What this task involves: From the entries that follow, copy each line in which "week" appears.

─── Supplied material

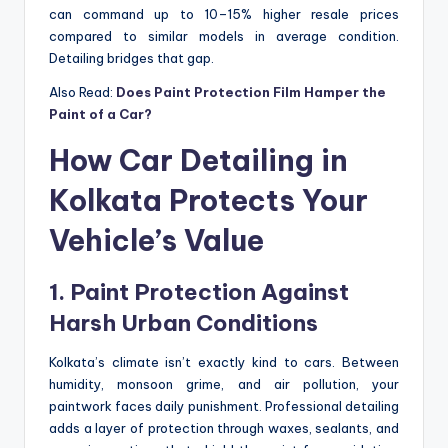
can command up to 10–15% higher resale prices
compared to similar models in average condition.
Detailing bridges that gap.
Also Read:
Does Paint Protection Film Hamper the
Paint of a Car?
How Car Detailing in
Kolkata Protects Your
Vehicle’s Value
1. Paint Protection Against
Harsh Urban Conditions
Kolkata’s climate isn’t exactly kind to cars. Between
humidity, monsoon grime, and air pollution, your
paintwork faces daily punishment. Professional detailing
adds a layer of protection through waxes, sealants, and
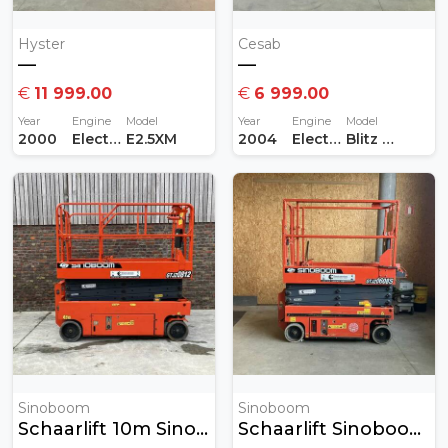
Hyster
Cesab
—
—
€
11 999.00
€
6 999.00
Year
Engine
Model
Year
Engine
Model
2000
Electric
E2.5XM
2004
Electric
Blitz 415AC
Sinoboom
Sinoboom
Schaarlift 10m Sinoboom
Schaarlift Sinoboom 8 Meter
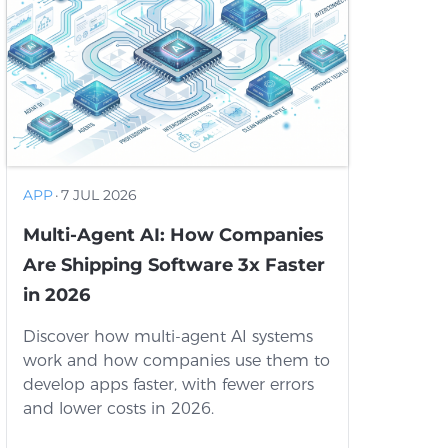
APP
·
7 JUL 2026
Multi-Agent AI: How Companies
Are Shipping Software 3x Faster
in 2026
Discover how multi-agent AI systems
work and how companies use them to
develop apps faster, with fewer errors
and lower costs in 2026.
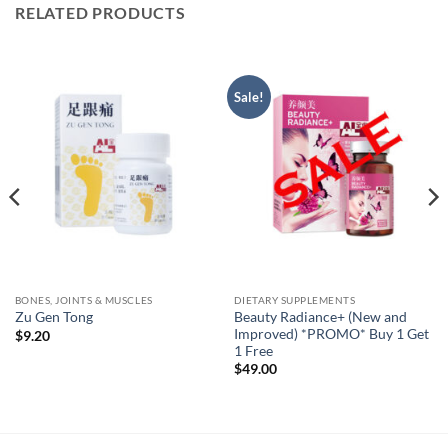
RELATED PRODUCTS
Sale!
BONES, JOINTS & MUSCLES
DIETARY SUPPLEMENTS
Beauty Radiance+ (New and
Zu Gen Tong
Improved) *PROMO* Buy 1 Get
$
9.20
1 Free
$
49.00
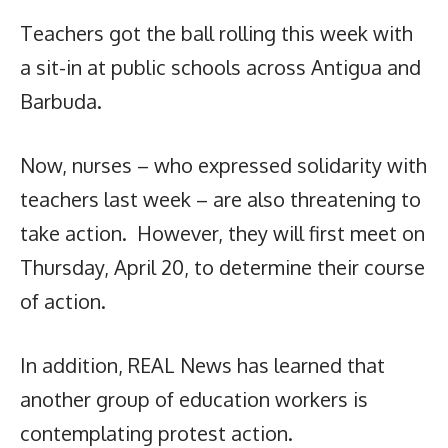
Teachers got the ball rolling this week with
a sit-in at public schools across Antigua and
Barbuda.
Now, nurses – who expressed solidarity with
teachers last week – are also threatening to
take action. However, they will first meet on
Thursday, April 20, to determine their course
of action.
In addition, REAL News has learned that
another group of education workers is
contemplating protest action.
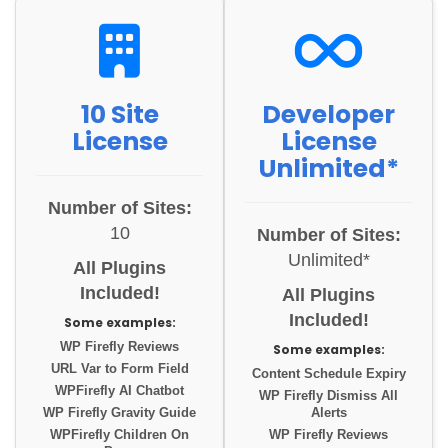
10 Site
Developer
License
License
Unlimited*
Number of Sites:
10
Number of Sites:
Unlimited*
All Plugins
Included!
All Plugins
Included!
Some examples:
WP Firefly Reviews
Some examples:
URL Var to Form Field
Content Schedule Expiry
WPFirefly AI Chatbot
WP Firefly Dismiss All
WP Firefly Gravity Guide
Alerts
WPFirefly Children On
WP Firefly Reviews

──────

Solution to the exercise:
Teachers got the ball rolling this week with
teachers last week – are also threatening to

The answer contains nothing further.